Best practices for saving multiple large stanfit files


#1

Hello, This seems like it should be simple and is related to this question. I am trying to run a sensitivity analysis for several parameters using rstan on an HPC cluster. I am generating multiple simulated data sets and apply four stan models to each dataset using:

map(seq_along(list.of.simdata), function(x) sampling(model1,
                    data = list.of.simdata[[x]],
                    iter = n_iter, warmup=n_wmp, chains=n_c, seed = 8029,
                    control=list(adapt_delta = 0.99, max_treedepth = 16)))

The result is a list of multiple sstanfit objects (length = length of list.of.simdata). I have been trying to use saveRDS to save each of these lists, but the resulting file is usually more than 6GB and eventually overruns my available disk space. I’ve tried adding the compress="xz" command to saveRDS (because this seems to achieve the greatest amount of compression).

Unfortunately, that dramatically increases the length of time to save the file. I eventually need to compare the posterior draws for about 15 parameters to the originally simulated values so all I really need is the draws along with any of the sampler parameters to ensure that I didn’t get any warnings (divergences, BFMI, etc).

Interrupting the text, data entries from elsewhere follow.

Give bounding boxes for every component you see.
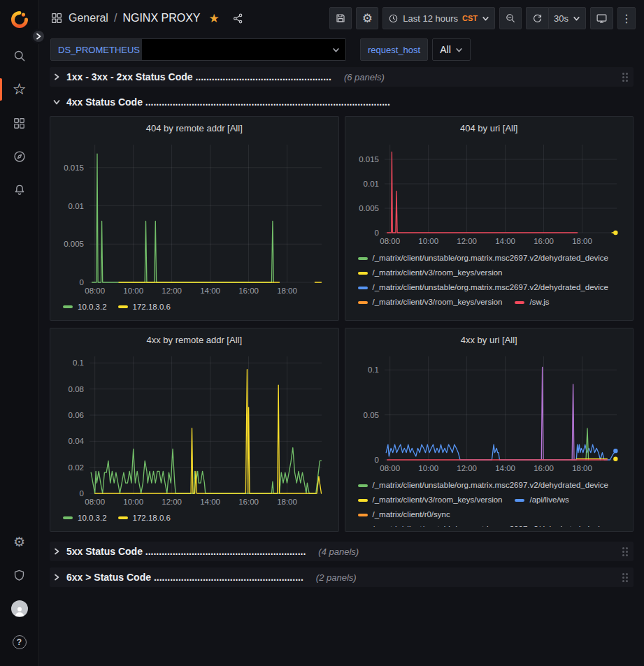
- time-series-chart[interactable]: 08:0010:0012:0014:0016:0018:0000.050.1: [352, 349, 627, 475]
- svg-text:0.1: 0.1: [73, 359, 84, 367]
- svg-text:16:00: 16:00: [238, 287, 259, 295]
- row-drag-handle[interactable]: [622, 73, 628, 82]
- row-5xx[interactable]: 5xx Status Code ........................…: [50, 542, 634, 561]
- more-options-button[interactable]: ⋮: [617, 7, 636, 29]
- svg-text:0.04: 0.04: [69, 437, 85, 445]
- legend-swatch: [358, 301, 368, 304]
- row-title: 5xx Status Code ........................…: [66, 546, 306, 557]
- row-1xx-3xx-2xx[interactable]: 1xx - 3xx - 2xx Status Code ............…: [50, 67, 634, 87]
- dashboard-canvas: 1xx - 3xx - 2xx Status Code ............…: [39, 63, 644, 666]
- panel-title[interactable]: 4xx by remote addr [All]: [57, 333, 331, 349]
- legend-item[interactable]: 172.18.0.6: [118, 300, 171, 314]
- svg-text:14:00: 14:00: [495, 464, 515, 472]
- legend-swatch: [358, 514, 368, 516]
- breadcrumb-folder[interactable]: General: [69, 12, 108, 24]
- variable-host-label[interactable]: request_host: [360, 38, 428, 61]
- refresh-interval-label: 30s: [554, 13, 568, 24]
- sidebar-item-explore[interactable]: [0, 140, 39, 173]
- clock-icon: [388, 13, 399, 24]
- sidebar-item-server-admin[interactable]: [0, 558, 39, 592]
- time-range-picker[interactable]: Last 12 hours CST: [382, 7, 495, 29]
- row-6xx[interactable]: 6xx > Status Code ......................…: [50, 567, 634, 587]
- svg-text:08:00: 08:00: [380, 464, 400, 472]
- share-button[interactable]: [232, 13, 244, 24]
- sidebar-expand-button[interactable]: [31, 29, 46, 44]
- svg-text:0: 0: [80, 489, 84, 498]
- legend-label: 172.18.0.6: [133, 300, 171, 314]
- variable-request-host: request_host All: [360, 38, 471, 61]
- panel-row-bottom: 4xx by remote addr [All] 08:0010:0012:00…: [50, 328, 634, 532]
- svg-text:12:00: 12:00: [457, 237, 477, 245]
- time-series-chart[interactable]: 08:0010:0012:0014:0016:0018:0000.0050.01…: [57, 138, 331, 298]
- save-dashboard-button[interactable]: [329, 7, 352, 29]
- svg-text:10:00: 10:00: [418, 237, 438, 245]
- row-4xx[interactable]: 4xx Status Code ........................…: [50, 92, 634, 112]
- legend-swatch: [358, 257, 368, 260]
- panel-title[interactable]: 4xx by uri [All]: [352, 333, 627, 349]
- panel-legend: 10.0.3.2172.18.0.6: [57, 298, 331, 316]
- zoom-out-button[interactable]: [499, 7, 522, 29]
- legend-swatch: [63, 305, 73, 308]
- svg-text:10:00: 10:00: [123, 498, 143, 506]
- legend-item[interactable]: 172.18.0.6: [118, 511, 171, 526]
- legend-item[interactable]: /_matrix/client/unstable/org.matrix.msc2…: [358, 251, 609, 266]
- time-series-chart[interactable]: 08:0010:0012:0014:0016:0018:0000.020.040…: [57, 349, 331, 509]
- legend-item[interactable]: /_matrix/client/r0/sync: [358, 507, 450, 522]
- breadcrumb: General / NGINX PROXY ★: [50, 11, 244, 26]
- legend-label: /_matrix/client/unstable/org.matrix.msc2…: [373, 522, 609, 527]
- panel-title[interactable]: 404 by remote addr [All]: [57, 121, 331, 138]
- dashboards-grid-icon: [13, 117, 26, 130]
- sidebar-item-starred[interactable]: ☆: [0, 73, 39, 106]
- sidebar: ☆ ⚙ ?: [0, 0, 39, 666]
- dashboard-settings-button[interactable]: ⚙: [356, 7, 378, 29]
- time-series-chart[interactable]: 08:0010:0012:0014:0016:0018:0000.0050.01…: [352, 138, 627, 248]
- legend-item[interactable]: /_matrix/client/v3/room_keys/version: [358, 266, 503, 280]
- refresh-interval-picker[interactable]: 30s: [548, 7, 586, 29]
- favorite-star-icon[interactable]: ★: [209, 11, 220, 26]
- variable-ds-label[interactable]: DS_PROMETHEUS: [50, 38, 148, 61]
- sidebar-item-dashboards[interactable]: [0, 106, 39, 140]
- chevron-down-icon: [573, 15, 580, 22]
- panel-4xx-by-remote-addr: 4xx by remote addr [All] 08:0010:0012:00…: [50, 328, 339, 532]
- legend-item[interactable]: /_matrix/client/v3/room_keys/version: [358, 493, 503, 507]
- legend-swatch: [118, 305, 128, 308]
- legend-label: /_matrix/client/v3/room_keys/version: [373, 295, 503, 310]
- variables-bar: DS_PROMETHEUS request_host All: [39, 36, 644, 63]
- svg-text:16:00: 16:00: [534, 464, 554, 472]
- sidebar-item-profile[interactable]: [0, 592, 39, 625]
- variable-host-value: All: [440, 44, 451, 55]
- chevron-down-icon: [52, 98, 61, 106]
- legend-item[interactable]: /sw.js: [515, 295, 549, 310]
- legend-swatch: [515, 499, 524, 502]
- legend-label: /api/live/ws: [529, 493, 568, 507]
- legend-item[interactable]: 10.0.3.2: [63, 300, 107, 314]
- legend-item[interactable]: /_matrix/client/unstable/org.matrix.msc2…: [358, 280, 609, 295]
- tv-mode-button[interactable]: [590, 7, 613, 29]
- legend-item[interactable]: 10.0.3.2: [63, 511, 107, 526]
- svg-text:0.1: 0.1: [368, 365, 379, 374]
- row-drag-handle[interactable]: [622, 573, 628, 582]
- sidebar-item-alerting[interactable]: [0, 173, 39, 207]
- svg-text:08:00: 08:00: [85, 498, 105, 506]
- variable-ds-value-dropdown[interactable]: [142, 38, 346, 61]
- sidebar-item-help[interactable]: ?: [0, 625, 39, 659]
- svg-text:0.02: 0.02: [69, 463, 84, 472]
- apps-grid-icon: [50, 12, 63, 24]
- legend-item[interactable]: /_matrix/client/unstable/org.matrix.msc2…: [358, 522, 609, 527]
- variable-host-value-dropdown[interactable]: All: [432, 38, 471, 61]
- grafana-logo-icon: [10, 10, 29, 29]
- svg-text:10:00: 10:00: [418, 464, 438, 472]
- sidebar-item-configuration[interactable]: ⚙: [0, 525, 39, 558]
- legend-swatch: [358, 272, 368, 275]
- share-icon: [232, 13, 244, 24]
- legend-item[interactable]: /api/live/ws: [515, 493, 568, 507]
- panel-4xx-by-uri: 4xx by uri [All] 08:0010:0012:0014:0016:…: [345, 328, 634, 532]
- sidebar-item-search[interactable]: [0, 39, 39, 73]
- legend-item[interactable]: /_matrix/client/unstable/org.matrix.msc2…: [358, 478, 609, 493]
- page-title[interactable]: NGINX PROXY: [122, 12, 200, 24]
- row-drag-handle[interactable]: [622, 547, 628, 556]
- legend-item[interactable]: /_matrix/client/v3/room_keys/version: [358, 295, 503, 310]
- panel-title[interactable]: 404 by uri [All]: [352, 121, 627, 138]
- refresh-button[interactable]: [526, 7, 548, 29]
- chevron-right-icon: [52, 73, 61, 81]
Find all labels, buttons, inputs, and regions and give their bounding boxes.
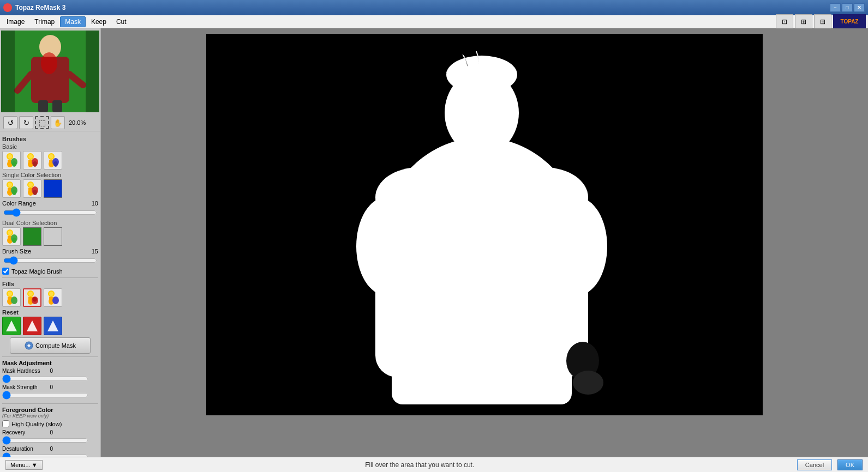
app-title: Topaz ReMask 3 bbox=[15, 4, 830, 11]
canvas-area[interactable] bbox=[101, 28, 868, 457]
svg-point-74 bbox=[384, 328, 411, 350]
rect-select-button[interactable]: ⬚ bbox=[35, 116, 49, 129]
unknown-brush-icon bbox=[45, 152, 61, 168]
menu-item-cut[interactable]: Cut bbox=[112, 17, 131, 27]
maximize-button[interactable]: □ bbox=[842, 3, 853, 12]
keep-brush-icon bbox=[3, 152, 20, 168]
hardness-row: Mask Hardness 0 bbox=[2, 368, 98, 374]
single-color-row bbox=[2, 179, 98, 198]
mask-adj-label: Mask Adjustment bbox=[2, 360, 98, 366]
preview-person-svg bbox=[1, 31, 99, 112]
recovery-slider[interactable] bbox=[2, 437, 88, 444]
reset-row bbox=[2, 317, 98, 335]
dual-color-row bbox=[2, 227, 98, 246]
dual-color-label: Dual Color Selection bbox=[2, 220, 98, 226]
fill-keep-btn[interactable] bbox=[2, 288, 21, 307]
reset-blue-icon bbox=[45, 318, 61, 334]
cancel-button[interactable]: Cancel bbox=[797, 459, 832, 470]
svg-point-18 bbox=[28, 154, 33, 159]
color-range-slider[interactable] bbox=[3, 209, 97, 216]
svg-rect-7 bbox=[1, 31, 15, 112]
view-icon-2[interactable]: ⊞ bbox=[795, 14, 812, 29]
recovery-label: Recovery bbox=[2, 429, 40, 435]
svg-point-30 bbox=[8, 183, 12, 187]
svg-point-69 bbox=[547, 197, 607, 295]
dual-swatch-gray[interactable] bbox=[44, 227, 62, 246]
preview-image[interactable] bbox=[1, 31, 99, 112]
mask-canvas[interactable] bbox=[206, 34, 763, 415]
svg-rect-5 bbox=[38, 100, 48, 112]
svg-point-36 bbox=[28, 183, 33, 187]
keep-brush-btn[interactable] bbox=[2, 151, 21, 170]
reset-blue-btn[interactable] bbox=[44, 317, 62, 335]
minimize-button[interactable]: − bbox=[830, 3, 841, 12]
brush-size-slider[interactable] bbox=[3, 257, 97, 264]
high-quality-checkbox[interactable] bbox=[2, 420, 9, 427]
fill-cut-btn[interactable] bbox=[23, 288, 41, 307]
hardness-slider[interactable] bbox=[2, 376, 88, 382]
dc-brush-btn[interactable] bbox=[2, 227, 21, 246]
menu-button[interactable]: Menu... ▼ bbox=[5, 460, 43, 470]
fill-unknown-btn[interactable] bbox=[44, 288, 62, 307]
redo-button[interactable]: ↻ bbox=[19, 116, 33, 129]
brush-size-row: Brush Size 15 bbox=[2, 248, 98, 255]
high-quality-row: High Quality (slow) bbox=[2, 420, 98, 427]
strength-slider[interactable] bbox=[2, 392, 88, 398]
sidebar-scroll[interactable]: Brushes Basic bbox=[0, 131, 100, 457]
unknown-brush-btn[interactable] bbox=[44, 151, 62, 170]
svg-rect-8 bbox=[86, 31, 99, 112]
dual-swatch-green[interactable] bbox=[23, 227, 41, 246]
cut-brush-btn[interactable] bbox=[23, 151, 41, 170]
undo-button[interactable]: ↺ bbox=[3, 116, 17, 129]
magic-brush-checkbox[interactable] bbox=[2, 268, 9, 275]
strength-label: Mask Strength bbox=[2, 384, 40, 390]
svg-point-58 bbox=[49, 292, 53, 296]
compute-mask-button[interactable]: Compute Mask bbox=[10, 337, 91, 354]
sc-cut-btn[interactable] bbox=[23, 179, 41, 198]
divider-2 bbox=[2, 356, 98, 357]
compute-mask-icon bbox=[25, 341, 33, 350]
svg-point-59 bbox=[52, 296, 59, 304]
svg-point-20 bbox=[33, 161, 37, 167]
dc-brush-icon bbox=[3, 228, 20, 245]
hardness-label: Mask Hardness bbox=[2, 368, 40, 374]
reset-green-btn[interactable] bbox=[2, 317, 21, 335]
sc-keep-btn[interactable] bbox=[2, 179, 21, 198]
status-message: Fill over the area that you want to cut. bbox=[48, 461, 792, 469]
close-button[interactable]: ✕ bbox=[854, 3, 865, 12]
fill-cut-icon bbox=[24, 289, 40, 306]
svg-point-4 bbox=[41, 52, 57, 74]
ok-button[interactable]: OK bbox=[837, 459, 863, 470]
basic-label: Basic bbox=[2, 143, 98, 150]
high-quality-label[interactable]: High Quality (slow) bbox=[11, 421, 62, 427]
svg-point-48 bbox=[8, 292, 12, 296]
sc-cut-icon bbox=[24, 180, 40, 197]
svg-point-53 bbox=[28, 292, 33, 296]
brush-size-value: 15 bbox=[85, 248, 98, 255]
menu-item-trimap[interactable]: Trimap bbox=[30, 17, 59, 27]
color-range-row: Color Range 10 bbox=[2, 200, 98, 207]
cut-brush-icon bbox=[24, 152, 40, 168]
reset-red-btn[interactable] bbox=[23, 317, 41, 335]
strength-value: 0 bbox=[42, 384, 53, 390]
magic-brush-label[interactable]: Topaz Magic Brush bbox=[11, 268, 63, 275]
reset-red-icon bbox=[25, 318, 40, 334]
hand-button[interactable]: ✋ bbox=[51, 116, 65, 129]
view-icon-1[interactable]: ⊡ bbox=[776, 14, 793, 29]
color-range-label: Color Range bbox=[2, 200, 83, 207]
status-bar: Menu... ▼ Fill over the area that you wa… bbox=[0, 457, 868, 472]
menu-item-mask[interactable]: Mask bbox=[60, 16, 86, 27]
svg-point-42 bbox=[8, 231, 12, 235]
basic-brushes-row bbox=[2, 151, 98, 170]
color-swatch-blue[interactable] bbox=[44, 179, 62, 198]
topaz-logo: TOPAZ bbox=[833, 14, 866, 29]
fill-unknown-icon bbox=[45, 289, 61, 306]
menu-item-image[interactable]: Image bbox=[2, 17, 29, 27]
view-icon-3[interactable]: ⊟ bbox=[814, 14, 831, 29]
svg-point-32 bbox=[12, 190, 16, 195]
fg-color-label: Foreground Color bbox=[2, 407, 98, 413]
left-panel: ↺ ↻ ⬚ ✋ 20.0% Brushes Basic bbox=[0, 28, 101, 457]
menu-item-keep[interactable]: Keep bbox=[87, 17, 111, 27]
app-icon bbox=[3, 3, 12, 12]
strength-row: Mask Strength 0 bbox=[2, 384, 98, 390]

I’m wondering what the best way is to ensure that I retain the ability to access samples, evaluate sampler performance, and run diagnostics (e.g., traceplots) without exhausting disk space and while retaining the ability to open files on my local machine in a new R session…

Is it better to just extract the draws and sampler info and save them as their own objects? What are the drawbacks to doing that (rather than finding an efficient way to compress the list of stanfit objects)? Any pointers would be most appreciated.


#2

If you’re running out of storage extract the subset you need to arrays and write those using saveRDS. You can calculate diagnostics prior to reducing what you keep and save those also as separate objects. As a bonus you reduce load time.